# Are surges fake?



## EmperorOfAmerica (Aug 22, 2019)

I've gotten a few of them, but not as much lately. See my other post.

Anyway, from a lot of posts here I'm seeing that people seem to think the surges are purely fictitious and just playing with the drivers to get them out and driving.

Is there any truth to this or is it just frustration talking?


----------



## oleole20 (Apr 8, 2019)

Just like CNN.


----------



## amazinghl (Oct 31, 2018)

Surge/boost/promotion/referral/etc are all tools used to get more drivers on the road.
Now they have enough/more than enough drivers, those temporary pay increase will all go away and drivers will be left with "base rate"


----------



## Ankido (Jul 28, 2017)

There's always a delay in the network. Some drivers see surges others don't. It's there but you won't see it because of the latency. In the end, they are going to end surges as it's already happening. If Uber/Lyft are smart enough, rates will go up so both drivers and company get paid. Otherwise, this is a dead end job.


----------



## Desperada (Aug 23, 2019)

EmperorOfAmerica said:


> I've gotten a few of them, but not as much lately. See my other post.
> 
> Anyway, from a lot of posts here I'm seeing that people seem to think the surges are purely fictitious and just playing with the drivers to get them out and driving.
> 
> Is there any truth to this or is it just frustration talking?

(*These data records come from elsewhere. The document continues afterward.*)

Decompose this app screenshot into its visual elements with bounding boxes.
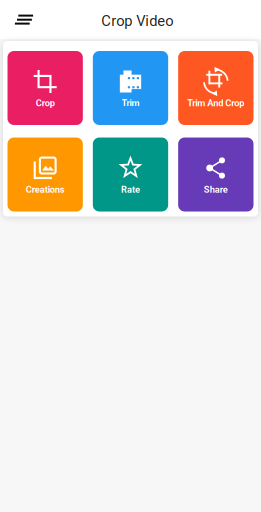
button[interactable]: Share bbox=[178, 138, 254, 212]
staticText: Trim bbox=[122, 98, 140, 108]
staticText: Share bbox=[204, 184, 228, 195]
button[interactable]: Menu bbox=[0, 3, 45, 36]
staticText: Trim And Crop bbox=[187, 98, 244, 108]
button[interactable]: Crop bbox=[8, 51, 83, 125]
button[interactable]: Trim bbox=[93, 51, 168, 125]
button[interactable]: Rate bbox=[93, 138, 168, 212]
staticText: Rate bbox=[121, 184, 140, 195]
staticText: Crop Video bbox=[101, 12, 173, 30]
staticText: Crop bbox=[36, 98, 55, 108]
button[interactable]: Trim And Crop bbox=[178, 51, 254, 125]
button[interactable]: Creations bbox=[8, 138, 83, 212]
staticText: Creations bbox=[26, 184, 65, 195]
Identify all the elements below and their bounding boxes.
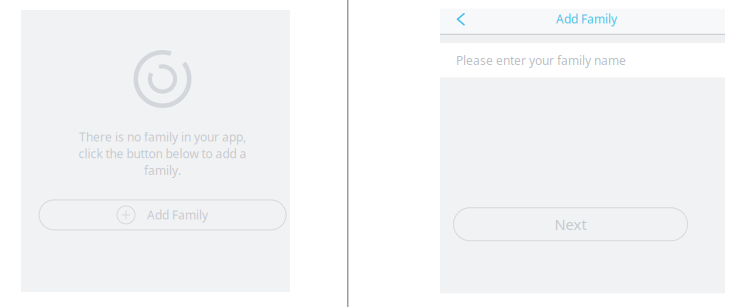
staticText: click the button below to add a <box>78 146 246 162</box>
staticText: Please enter your family name <box>456 52 626 68</box>
button[interactable]: Back <box>440 9 480 34</box>
staticText: Add Family <box>147 207 208 223</box>
button[interactable]: Add Family <box>38 199 286 230</box>
staticText: Next <box>554 214 586 234</box>
button[interactable]: Next <box>453 207 688 241</box>
staticText: There is no family in your app, <box>79 129 246 145</box>
staticText: family. <box>144 162 181 178</box>
staticText: Add Family <box>556 11 617 27</box>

They're real. If you go to the heart to grab the $ then head more toward the outskirts you'll probably get pings. I never get them at the heart even in super busy areas, don't know why. The pings come farther out. I don't chase them either, unless they're nearby cuz they usually fill the quota & vanish right before I get there. But sometimes they get bigger! It's just a gamble, but they're very real.


----------



## Roadmasta (Aug 4, 2017)

Technology company. They keep improving how to get over on drivers. I only drive here during surge but I never run out every time I see surge. Saturday nights it's pretty good other than that I think it's half trickery to get you out to drive. Trick me once trick me twice. I'm on to a company that has proven over and over again that they can't be trusted.


----------



## Ignatz (Aug 3, 2019)

The Algorithm manipulates Drivers to areas
That will benefit Uber’s clients who detest surge.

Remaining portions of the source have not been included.